A cell needs a particular protein, so it locates that gene on its DNA — a defined stretch of the sequence — and opens the double helix there.
RNA polymerase reads one DNA strand and transcribes a matching RNA copy of the gene; this messenger RNA carries the order, written in the same A/U/G/C language, out to where proteins are built.
A ribosome clamps onto the RNA and reads it in three-letter codons, starting at the start codon AUG.
For each codon, a matching tRNA delivers the correct amino acid, and the ribosome links amino acids into a chain — the protein, built letter-faithful to the gene.
The finished chain folds into a working shape and does its job — and that is the end of the line: its sequence is never copied back into RNA or DNA.

One honest caveat before you internalize "one gene -> one protein": that tidy slogan is outdated. In our cells a single gene's RNA copy can be cut and re-joined in different ways — alternative splicing — so one gene can yield several distinct proteins. The arrows of the dogma still hold perfectly; the dogma is about *direction* of information, not about a one-to-one count. We will unpack splicing properly a few rungs up.

Why this one diagram frames everything above

Once the arrows live in your head, the rest of the ladder organizes itself around them. Each later rung is essentially a magnifying glass held over one part of the diagram: the replication rung zooms into the DNA -> DNA loop and its remarkable accuracy; the transcription and RNA rungs zoom into DNA -> RNA and everything cells do to the message afterward; the translation and protein-folding rungs zoom into RNA -> protein and what the finished chain becomes. Gene regulation asks *which* arrows fire and *when*. You are not learning a pile of unrelated facts — you are filling in one shared map.

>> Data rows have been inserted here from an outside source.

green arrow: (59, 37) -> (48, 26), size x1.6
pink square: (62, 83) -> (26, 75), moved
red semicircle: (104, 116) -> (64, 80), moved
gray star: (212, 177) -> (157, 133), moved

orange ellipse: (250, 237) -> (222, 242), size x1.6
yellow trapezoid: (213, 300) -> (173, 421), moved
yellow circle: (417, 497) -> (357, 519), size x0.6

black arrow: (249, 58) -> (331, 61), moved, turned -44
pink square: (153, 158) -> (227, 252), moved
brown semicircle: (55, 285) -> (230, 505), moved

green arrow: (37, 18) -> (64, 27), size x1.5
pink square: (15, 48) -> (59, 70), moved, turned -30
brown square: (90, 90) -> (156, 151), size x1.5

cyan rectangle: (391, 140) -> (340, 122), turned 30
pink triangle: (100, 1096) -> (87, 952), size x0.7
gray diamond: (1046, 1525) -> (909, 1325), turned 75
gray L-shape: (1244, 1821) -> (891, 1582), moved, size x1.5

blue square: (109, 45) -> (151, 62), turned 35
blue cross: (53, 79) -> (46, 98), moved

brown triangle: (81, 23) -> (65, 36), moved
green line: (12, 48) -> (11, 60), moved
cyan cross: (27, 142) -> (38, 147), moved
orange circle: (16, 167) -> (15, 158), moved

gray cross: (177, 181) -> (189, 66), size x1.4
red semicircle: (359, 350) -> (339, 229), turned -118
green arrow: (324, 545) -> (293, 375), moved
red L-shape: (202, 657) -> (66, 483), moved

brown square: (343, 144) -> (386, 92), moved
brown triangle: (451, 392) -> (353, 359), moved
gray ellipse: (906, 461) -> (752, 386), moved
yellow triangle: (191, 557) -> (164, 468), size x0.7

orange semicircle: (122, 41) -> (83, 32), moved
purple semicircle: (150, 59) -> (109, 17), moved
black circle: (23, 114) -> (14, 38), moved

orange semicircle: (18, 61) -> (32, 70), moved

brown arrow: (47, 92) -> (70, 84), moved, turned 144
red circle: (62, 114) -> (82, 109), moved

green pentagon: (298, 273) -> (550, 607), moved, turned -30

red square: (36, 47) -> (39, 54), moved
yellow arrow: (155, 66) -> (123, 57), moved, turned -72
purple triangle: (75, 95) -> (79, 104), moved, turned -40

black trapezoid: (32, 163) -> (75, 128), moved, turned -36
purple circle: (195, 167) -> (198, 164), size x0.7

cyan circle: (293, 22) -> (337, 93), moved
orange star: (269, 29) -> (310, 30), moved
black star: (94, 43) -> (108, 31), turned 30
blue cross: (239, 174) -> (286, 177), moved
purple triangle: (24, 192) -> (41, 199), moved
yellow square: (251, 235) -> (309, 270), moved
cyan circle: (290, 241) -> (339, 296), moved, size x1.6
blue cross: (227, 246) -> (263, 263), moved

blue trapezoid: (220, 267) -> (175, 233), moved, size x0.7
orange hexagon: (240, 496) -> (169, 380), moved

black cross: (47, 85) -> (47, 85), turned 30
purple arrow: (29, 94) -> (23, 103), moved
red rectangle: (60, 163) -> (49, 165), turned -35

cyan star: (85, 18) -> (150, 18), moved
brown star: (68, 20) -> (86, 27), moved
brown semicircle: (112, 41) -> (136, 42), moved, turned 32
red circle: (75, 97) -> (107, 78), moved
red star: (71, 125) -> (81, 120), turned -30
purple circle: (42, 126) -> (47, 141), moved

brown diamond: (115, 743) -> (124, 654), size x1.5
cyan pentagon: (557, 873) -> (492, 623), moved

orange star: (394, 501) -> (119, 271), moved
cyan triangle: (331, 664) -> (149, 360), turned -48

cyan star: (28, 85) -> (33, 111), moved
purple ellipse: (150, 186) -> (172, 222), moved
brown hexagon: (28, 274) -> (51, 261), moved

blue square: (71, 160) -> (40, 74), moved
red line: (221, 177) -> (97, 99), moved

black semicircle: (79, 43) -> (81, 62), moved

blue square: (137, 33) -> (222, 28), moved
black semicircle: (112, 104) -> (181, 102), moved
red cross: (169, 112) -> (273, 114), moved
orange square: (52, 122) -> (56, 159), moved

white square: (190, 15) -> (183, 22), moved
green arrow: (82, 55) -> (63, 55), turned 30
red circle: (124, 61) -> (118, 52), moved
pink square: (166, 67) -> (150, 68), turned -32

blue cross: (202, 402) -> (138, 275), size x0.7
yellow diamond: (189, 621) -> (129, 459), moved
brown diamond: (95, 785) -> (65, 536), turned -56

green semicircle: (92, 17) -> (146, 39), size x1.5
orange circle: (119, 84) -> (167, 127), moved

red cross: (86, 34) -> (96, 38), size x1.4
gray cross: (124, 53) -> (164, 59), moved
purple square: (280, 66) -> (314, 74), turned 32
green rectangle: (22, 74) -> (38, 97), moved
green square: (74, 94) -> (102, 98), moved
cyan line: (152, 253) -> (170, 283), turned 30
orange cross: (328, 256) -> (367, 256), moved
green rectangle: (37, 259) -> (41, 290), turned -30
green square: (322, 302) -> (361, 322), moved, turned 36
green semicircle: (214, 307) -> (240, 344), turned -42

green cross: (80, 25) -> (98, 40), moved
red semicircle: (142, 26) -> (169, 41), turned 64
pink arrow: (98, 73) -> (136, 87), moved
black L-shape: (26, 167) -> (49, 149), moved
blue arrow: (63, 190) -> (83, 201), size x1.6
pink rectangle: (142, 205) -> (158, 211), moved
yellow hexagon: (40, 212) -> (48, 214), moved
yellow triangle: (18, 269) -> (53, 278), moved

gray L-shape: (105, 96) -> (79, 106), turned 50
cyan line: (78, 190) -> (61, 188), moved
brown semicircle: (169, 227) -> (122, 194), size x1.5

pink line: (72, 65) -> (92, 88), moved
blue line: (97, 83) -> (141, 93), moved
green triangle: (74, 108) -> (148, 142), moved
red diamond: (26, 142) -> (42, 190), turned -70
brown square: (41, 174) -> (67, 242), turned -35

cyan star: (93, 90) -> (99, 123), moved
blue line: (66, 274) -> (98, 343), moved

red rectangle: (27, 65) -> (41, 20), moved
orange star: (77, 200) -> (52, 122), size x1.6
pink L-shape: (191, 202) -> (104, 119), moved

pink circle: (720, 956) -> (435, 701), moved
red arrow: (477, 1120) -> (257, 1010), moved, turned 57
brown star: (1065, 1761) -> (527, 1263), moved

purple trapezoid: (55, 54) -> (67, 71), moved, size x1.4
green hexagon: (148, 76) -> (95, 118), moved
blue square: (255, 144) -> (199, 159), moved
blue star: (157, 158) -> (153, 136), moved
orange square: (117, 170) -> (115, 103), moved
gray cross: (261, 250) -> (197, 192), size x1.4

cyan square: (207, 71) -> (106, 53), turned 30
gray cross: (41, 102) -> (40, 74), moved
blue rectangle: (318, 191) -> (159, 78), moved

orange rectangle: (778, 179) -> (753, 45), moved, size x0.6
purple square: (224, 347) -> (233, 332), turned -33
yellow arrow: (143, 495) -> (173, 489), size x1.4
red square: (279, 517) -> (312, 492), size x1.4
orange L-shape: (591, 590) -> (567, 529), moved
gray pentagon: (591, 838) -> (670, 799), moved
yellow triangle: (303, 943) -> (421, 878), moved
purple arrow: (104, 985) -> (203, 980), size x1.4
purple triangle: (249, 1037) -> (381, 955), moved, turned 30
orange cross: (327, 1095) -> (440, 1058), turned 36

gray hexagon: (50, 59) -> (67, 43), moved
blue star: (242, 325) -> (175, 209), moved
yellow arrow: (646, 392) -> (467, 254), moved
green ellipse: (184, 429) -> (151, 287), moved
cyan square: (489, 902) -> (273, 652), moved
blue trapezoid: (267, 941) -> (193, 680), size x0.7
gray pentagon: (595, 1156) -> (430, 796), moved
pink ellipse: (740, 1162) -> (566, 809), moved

The diagram also tells you where things can go wrong, and where biology gets interesting. A typo in the DNA — a mutation — may change a codon and so change one amino acid; most such changes are harmless or silent, a few are useful, and a few cause disease. Some RNAs never become protein at all but do real work as RNA, hinting at an ancient RNA world when RNA may have run the show before DNA and protein existed. And rarely, a protein's *shape* can corrupt other copies of the same protein — a prion — which feels like protein passing information on, yet still never edits a gene, so the dogma's true boundary holds.